Still no Mac virus

Posted on 2011-06-12 20:52

As far as I can tell from some quick research, there are still no true Mac viruses, a friend's recent comment that there is a virus that can be installed on a Mac without user intervention does not appear to be correct. While the software in question can run automatically, if a certain option is enabled, and so then pop up a window which looks legitimate, the software can't actually be installed on a Mac without user action (more below). If true, this is quite amazing considering that Macs have become fairly popular for home use (where there generally aren't IT folks working to protect people from themselves all day like in the business world). There are several variants of a TROJAN which can be installed on a Mac but only through user intervention (requires the user to enter the admin password to install the software).

Even the latest one (Mac Defender trojan - created to act like a similar fake security program on Windows) is only able to run (and pop up a window) if you have a certain option turned on in Safari (look for "Open safe files after downloading") and it can do that even if you don't use Safari as your browser, but it still can't be installed without entering the admin password (which should be a pretty good clue something fishy is going on). Still, its a good idea to turn that option OFF in Safari immediately if you haven't already. A window popping up is still going to burn people like another friend at work who actually got bitten by the Windows version of this twice and GAVE THEM HER CREDIT CARD NUMBER!!! The most common way to get these trojans on a Mac is by installing cracked or stolen copies of Photoshop, etc. from bit torrent which have been purposely modified to carry the trojan and seeded by the trojan's creators. I am very circumspect about the software I install. The main difference here is that depending on the version, an admin user on Windows will be able to just install whatever software they want by double clicking (or clicking OK to a window asking if they want to run it) while an admin user on a Mac will still have to enter their admin password to install software which is a clue that system files might be modified or at the least that they should be really sure about what you're doing.
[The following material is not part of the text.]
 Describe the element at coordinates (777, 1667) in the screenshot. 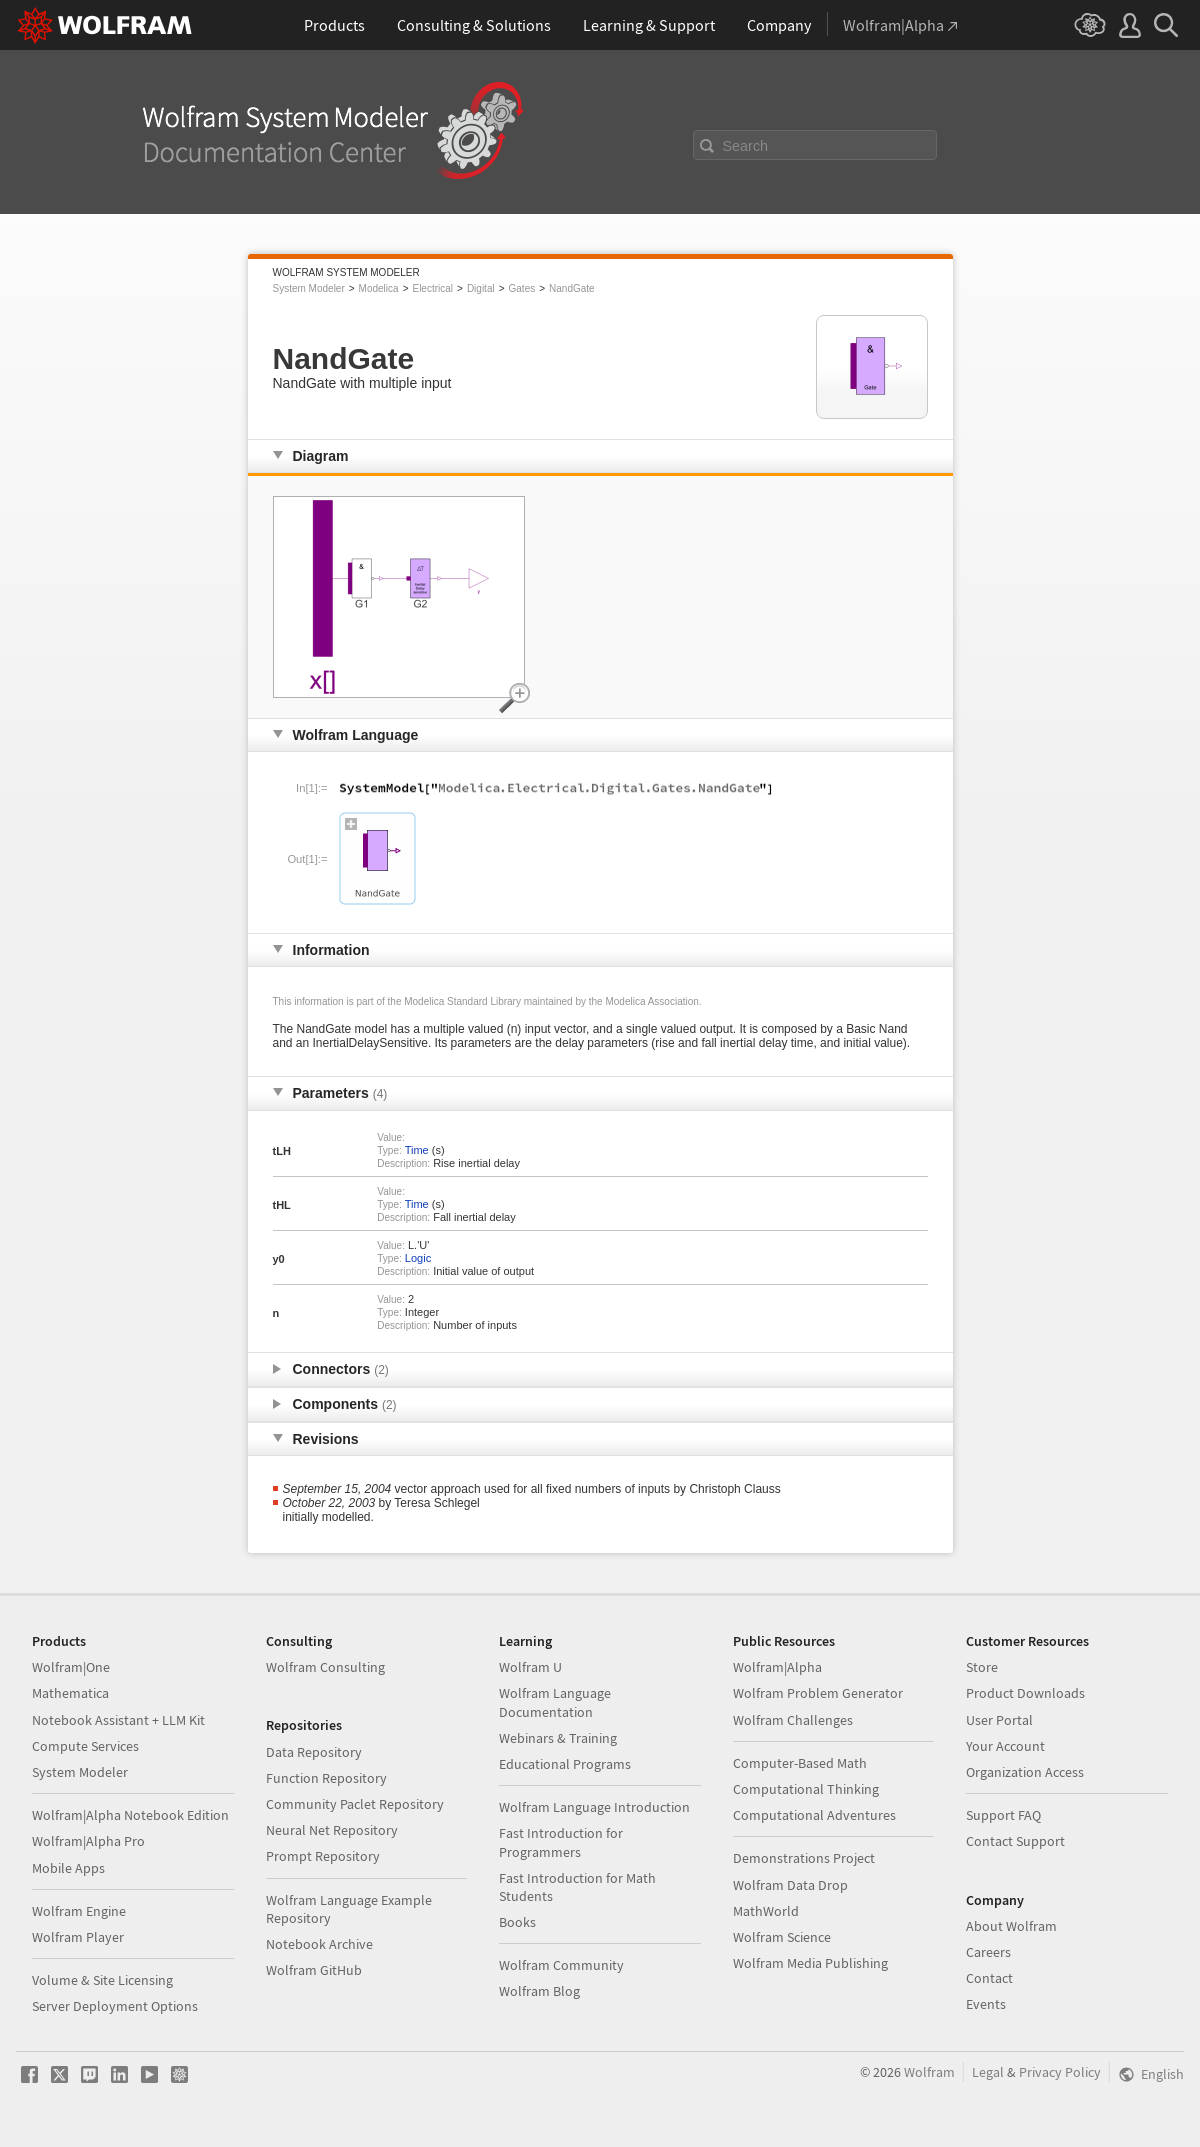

Its been almost 10 years of hearing people say there is a Mac virus coming its just a matter of time, and there just isn't one yet. A virus is a piece of software that can replicate itself and spread from one computer to another without user interaction. Since a virus doesn't require user intervention, a virus could potentially cripple a network without warning. A trojan is a program that appears to be benign but once installed does lots of unexpected bad stuff. Trojans are installed through social engineering (tricking people into installing it) and as such, are avoidable. You're going to have warning from some users who see a nasty screen pop up so you'll have time to warn others. If Macs are only really susceptible to trojans, thats a much lower risk. Since the core of the Mac is based on unix - its difficult to say that the virus writers haven't had time or incentive to write viruses against it. Unix has been running what would become the internet since the 70s and for a good amount of time unix was the only operating system around. Hackers created all the programs that are found on all modern unix systems so its not like the code is a secret (like in Windows) - you can look right at the code and try to find loopholes yourself. Thing is, its exactly because the code for the free unixes is open to everyone that most of those loopholes have been found and closed down. The entire internet and most of the big sites you use every day run on some kind of unix (including google, yahoo, facebook, amazon, etc.) there simply isn't a very much bigger target than the internet. Of course, Macs don't run the internet - Linux does - but Mac users benefit from the daily attacks on Linux since the code for Linux is all open, Apple engineers can just read the bugraq lists and make sure they make the important changes on their (very similar) OS too. Apple can basically let the entire world of Linux (and BSD) users do some of their security testing for them.

I don't consider myself an apple fan boy but I switched from Linux (not windows) to Mac in 2002 (when they first started using BSD unix - I hated the old Mac OS, it sucked) and I am now on my third Mac and have never run any antivirus software and to date have never gotten a virus. That said, my dad has been running Windows for that same period and he doesn't use antivirus and he's never gotten a virus either (he does use Zonealarm and noscript in firefox and some other stuff but no behemoth anti-virus software as far as I'm aware). It really comes down to how diligent, careful, and aware a user is.